Sabtu, 02 Februari 2013

I Found You In London -11-




“Hai,” Keysha menyapaku dengan sebuah ciuman.

“Hai... jam berapa sekarang?” mataku terasa masih sangat sulit untuk melihat cahaya.

"Jam 10 pagi," Keysha menjawab asal pertanyaanku.

"Serius kamu, Key?" Aku panik mendengar jawaban yang terlontar dari mulut manisnya. Keysha mengangguk pelan.

"Key, kamu berbohong," aku menyadari Keysha berbohong dari mimik wajah yang dibuatnya. Ia tak mampu menahan tawanya. Aku menghampirinya dan menggelitik seluruh tubuhnya. Keysha tergelak tak dapat menahan geli yang dirasakannya.

"Kian hentikan, aku geli..." Keysha menahan tanganku di pinggangnya.

"Aku nggak kan berhenti sebelum kamu memberiku sebuah ciuman," aku sedikit menggodanya.

"Kamu belum gosok gigi, bau." Keysha balas menggodaku.

"Serius nggak mau memberiku sedikit ciuman?" Aku makin menggelitik tubuh Keysha lagi.

Keysha tak dapat mengelak dari tanganku. Ia pun menyerah menarik leherku, mendekatkan wajah kami berdua. Ia pun memagut bibirku pelan, kali ini kubiarkan ia yang menuntut ciuman tersebut. Aku menikmati setiap gigitan kecil yang diberikannya pada bibir bawahku, lidahnya memilin lidahku.

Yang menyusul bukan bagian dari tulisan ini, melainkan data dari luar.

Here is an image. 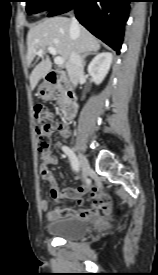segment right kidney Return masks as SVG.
Masks as SVG:
<instances>
[{
    "label": "right kidney",
    "instance_id": "right-kidney-1",
    "mask_svg": "<svg viewBox=\"0 0 158 275\" xmlns=\"http://www.w3.org/2000/svg\"><path fill=\"white\" fill-rule=\"evenodd\" d=\"M113 61V55L109 52H102L96 55L88 65V73L92 77L93 82L99 85L110 69Z\"/></svg>",
    "mask_w": 158,
    "mask_h": 275
}]
</instances>
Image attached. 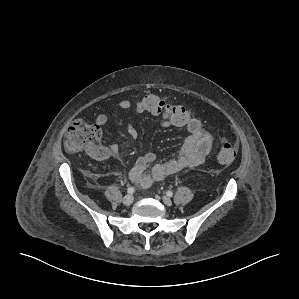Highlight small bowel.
<instances>
[{"mask_svg":"<svg viewBox=\"0 0 299 299\" xmlns=\"http://www.w3.org/2000/svg\"><path fill=\"white\" fill-rule=\"evenodd\" d=\"M116 106L123 110L133 109L137 114L145 113L140 99L132 101L121 100L117 102ZM109 122L110 119L105 114H100L95 118L97 127L104 126ZM161 126L164 128L173 127L166 120L161 121ZM185 128L188 135L175 158L162 163H155L156 156L152 152L139 156L129 173L131 181L140 187H149L153 182L163 180L182 169L193 168L202 164L212 147V135L203 128L200 120L197 118L185 126ZM126 129L132 138H138L139 133L134 124L128 123ZM118 154V145L112 144L107 148L100 149L92 156L97 160H107L116 157Z\"/></svg>","mask_w":299,"mask_h":299,"instance_id":"c3829d8e","label":"small bowel"}]
</instances>
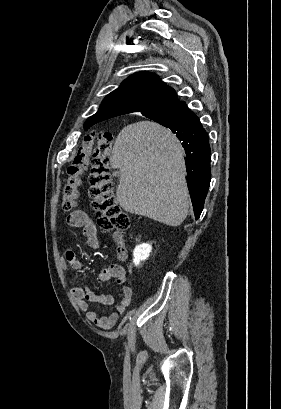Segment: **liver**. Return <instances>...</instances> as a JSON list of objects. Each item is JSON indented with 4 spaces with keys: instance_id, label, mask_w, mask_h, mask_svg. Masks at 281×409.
<instances>
[{
    "instance_id": "liver-1",
    "label": "liver",
    "mask_w": 281,
    "mask_h": 409,
    "mask_svg": "<svg viewBox=\"0 0 281 409\" xmlns=\"http://www.w3.org/2000/svg\"><path fill=\"white\" fill-rule=\"evenodd\" d=\"M119 168L117 200L127 213L179 227L189 209L182 146L171 130L141 120L119 132L110 158Z\"/></svg>"
}]
</instances>
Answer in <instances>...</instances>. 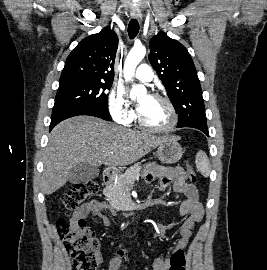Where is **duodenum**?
I'll use <instances>...</instances> for the list:
<instances>
[{"mask_svg":"<svg viewBox=\"0 0 267 270\" xmlns=\"http://www.w3.org/2000/svg\"><path fill=\"white\" fill-rule=\"evenodd\" d=\"M114 173L113 170L111 169H107L104 171L103 173V182L104 184H108L109 182H111V180L113 179ZM131 225H137L139 224V221H131L130 222Z\"/></svg>","mask_w":267,"mask_h":270,"instance_id":"1","label":"duodenum"}]
</instances>
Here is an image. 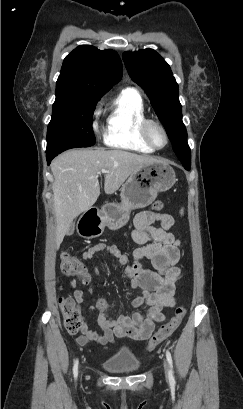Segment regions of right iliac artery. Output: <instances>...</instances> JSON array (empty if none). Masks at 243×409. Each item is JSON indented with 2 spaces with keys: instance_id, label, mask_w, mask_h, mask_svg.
Returning a JSON list of instances; mask_svg holds the SVG:
<instances>
[{
  "instance_id": "right-iliac-artery-1",
  "label": "right iliac artery",
  "mask_w": 243,
  "mask_h": 409,
  "mask_svg": "<svg viewBox=\"0 0 243 409\" xmlns=\"http://www.w3.org/2000/svg\"><path fill=\"white\" fill-rule=\"evenodd\" d=\"M73 374H74V378L76 379L78 375V359L74 361Z\"/></svg>"
}]
</instances>
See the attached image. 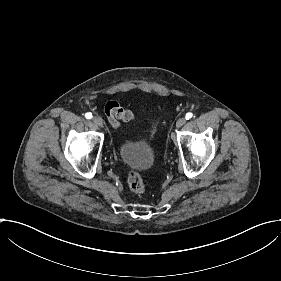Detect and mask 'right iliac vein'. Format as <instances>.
Wrapping results in <instances>:
<instances>
[{
    "instance_id": "1",
    "label": "right iliac vein",
    "mask_w": 281,
    "mask_h": 281,
    "mask_svg": "<svg viewBox=\"0 0 281 281\" xmlns=\"http://www.w3.org/2000/svg\"><path fill=\"white\" fill-rule=\"evenodd\" d=\"M94 124L97 126H100L101 128L105 129V126L103 124V120L101 118H94L93 119Z\"/></svg>"
}]
</instances>
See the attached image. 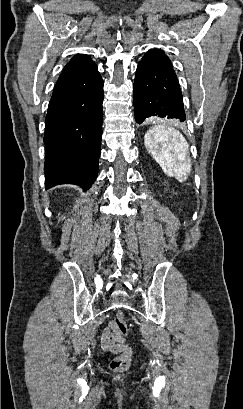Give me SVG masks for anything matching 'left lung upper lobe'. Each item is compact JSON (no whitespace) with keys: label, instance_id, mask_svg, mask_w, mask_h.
<instances>
[{"label":"left lung upper lobe","instance_id":"1","mask_svg":"<svg viewBox=\"0 0 243 409\" xmlns=\"http://www.w3.org/2000/svg\"><path fill=\"white\" fill-rule=\"evenodd\" d=\"M142 61L159 64L161 66L173 69L169 58L165 55L164 51L160 49H151L147 51L142 58Z\"/></svg>","mask_w":243,"mask_h":409}]
</instances>
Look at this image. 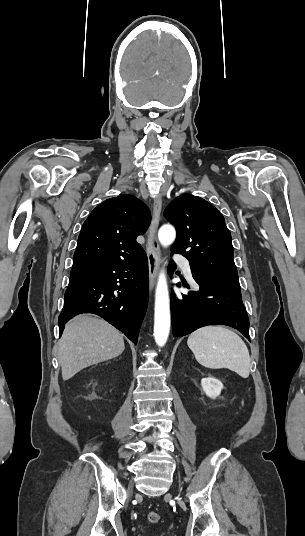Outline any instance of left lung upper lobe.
<instances>
[{
    "mask_svg": "<svg viewBox=\"0 0 305 536\" xmlns=\"http://www.w3.org/2000/svg\"><path fill=\"white\" fill-rule=\"evenodd\" d=\"M175 225L172 253H180L197 274L238 278L231 234L222 214L209 202L191 194L175 198L164 211Z\"/></svg>",
    "mask_w": 305,
    "mask_h": 536,
    "instance_id": "obj_1",
    "label": "left lung upper lobe"
}]
</instances>
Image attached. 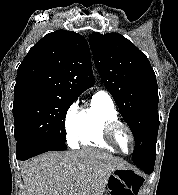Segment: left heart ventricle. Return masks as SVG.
<instances>
[{"instance_id":"obj_1","label":"left heart ventricle","mask_w":178,"mask_h":195,"mask_svg":"<svg viewBox=\"0 0 178 195\" xmlns=\"http://www.w3.org/2000/svg\"><path fill=\"white\" fill-rule=\"evenodd\" d=\"M117 146L124 152H129L132 147V141L125 129H119L115 136Z\"/></svg>"}]
</instances>
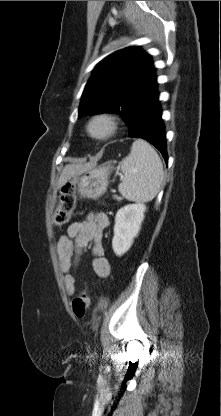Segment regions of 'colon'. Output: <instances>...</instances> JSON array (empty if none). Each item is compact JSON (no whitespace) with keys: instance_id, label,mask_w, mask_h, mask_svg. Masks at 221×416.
I'll return each mask as SVG.
<instances>
[{"instance_id":"colon-1","label":"colon","mask_w":221,"mask_h":416,"mask_svg":"<svg viewBox=\"0 0 221 416\" xmlns=\"http://www.w3.org/2000/svg\"><path fill=\"white\" fill-rule=\"evenodd\" d=\"M75 208V184L66 183L62 188L60 205L53 215V224L62 226L67 224ZM90 299L86 290H82L72 301V309L76 317L82 319L85 317Z\"/></svg>"}]
</instances>
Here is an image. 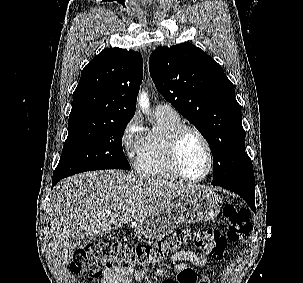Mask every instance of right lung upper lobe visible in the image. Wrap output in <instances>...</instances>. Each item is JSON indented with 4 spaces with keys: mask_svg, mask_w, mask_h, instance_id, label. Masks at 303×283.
Segmentation results:
<instances>
[{
    "mask_svg": "<svg viewBox=\"0 0 303 283\" xmlns=\"http://www.w3.org/2000/svg\"><path fill=\"white\" fill-rule=\"evenodd\" d=\"M143 77L140 53L108 48L93 58L81 73L73 93L69 120L128 121L135 114Z\"/></svg>",
    "mask_w": 303,
    "mask_h": 283,
    "instance_id": "1",
    "label": "right lung upper lobe"
}]
</instances>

"Sekarang keluarlah, aku mau mandi." Ucap Keysha saat melepaskan ciumannya.

"Cepat sekali," aku memajukan bibirku berpura-pura protes.

"Kian sayang... Kalau kamu nggak mau keluar sekarang, aku nggak bisa bermain dengan kak Sandra. Aku nggak mau melewatkan pagi ini tanpa bersamanya," Keysha mencubit gemas pipiku.

"Rupanya aku kalah bersaing dengan kakakku sendiri."

Dahi Keysha berkerut, kedua alisnya menyatu. "Jangan pernah berbicara seperti itu. Aku menyayangi kalian berdua."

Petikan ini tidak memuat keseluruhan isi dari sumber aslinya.